→ **TASK STATEMENT**
The answer should consist of each line from the data below that includes "الأكثر".

Records from a dataset

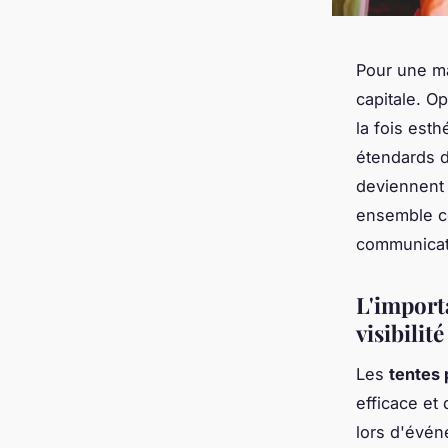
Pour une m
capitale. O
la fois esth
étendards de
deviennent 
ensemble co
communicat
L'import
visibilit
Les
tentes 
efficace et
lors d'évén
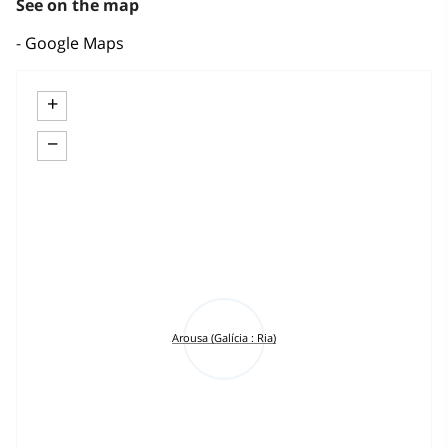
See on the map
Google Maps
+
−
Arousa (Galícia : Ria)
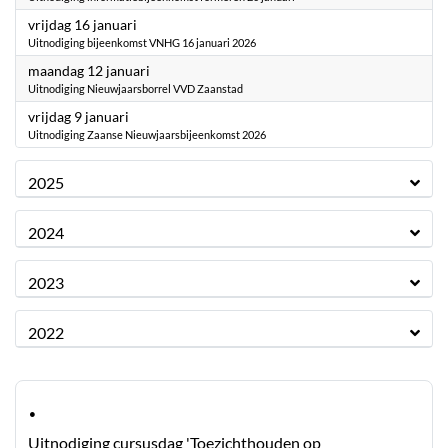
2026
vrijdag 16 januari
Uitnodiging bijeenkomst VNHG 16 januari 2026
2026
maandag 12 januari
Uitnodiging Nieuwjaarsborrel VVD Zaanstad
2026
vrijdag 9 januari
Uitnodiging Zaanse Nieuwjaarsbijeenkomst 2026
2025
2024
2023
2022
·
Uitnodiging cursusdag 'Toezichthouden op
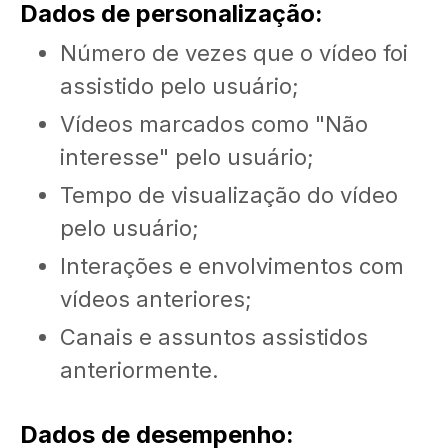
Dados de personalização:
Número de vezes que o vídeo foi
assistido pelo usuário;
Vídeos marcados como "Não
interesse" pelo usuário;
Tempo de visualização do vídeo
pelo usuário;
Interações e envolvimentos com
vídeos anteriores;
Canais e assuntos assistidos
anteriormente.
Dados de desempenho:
...
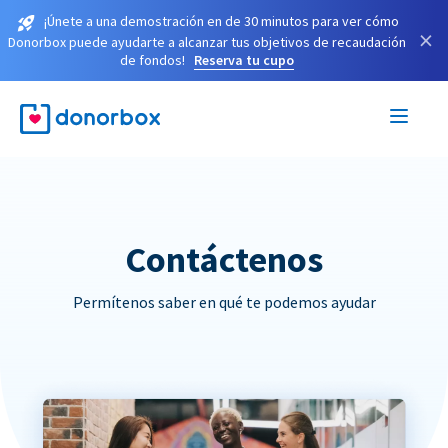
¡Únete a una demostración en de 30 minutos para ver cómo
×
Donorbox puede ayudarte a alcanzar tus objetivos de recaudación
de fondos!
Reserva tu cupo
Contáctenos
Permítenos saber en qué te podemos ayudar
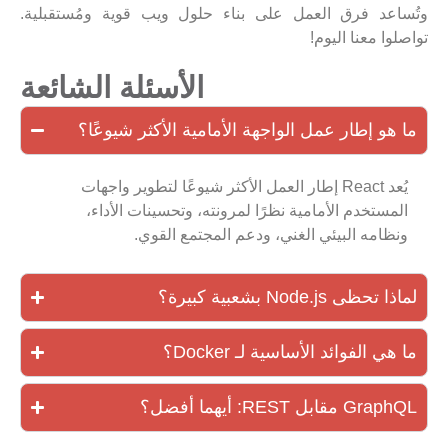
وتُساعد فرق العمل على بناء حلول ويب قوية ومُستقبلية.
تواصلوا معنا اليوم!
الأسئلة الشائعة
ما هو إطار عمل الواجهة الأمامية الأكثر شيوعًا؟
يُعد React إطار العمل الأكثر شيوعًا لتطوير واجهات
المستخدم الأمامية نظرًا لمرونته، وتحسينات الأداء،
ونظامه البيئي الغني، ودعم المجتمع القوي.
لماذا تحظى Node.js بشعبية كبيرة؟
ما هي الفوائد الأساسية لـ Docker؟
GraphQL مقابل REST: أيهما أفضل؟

→ **EXERCISE RESULT**
ما هو إطار عمل الواجهة الأمامية الأكثر شيوعًا؟
يُعد React إطار العمل الأكثر شيوعًا لتطوير واجهات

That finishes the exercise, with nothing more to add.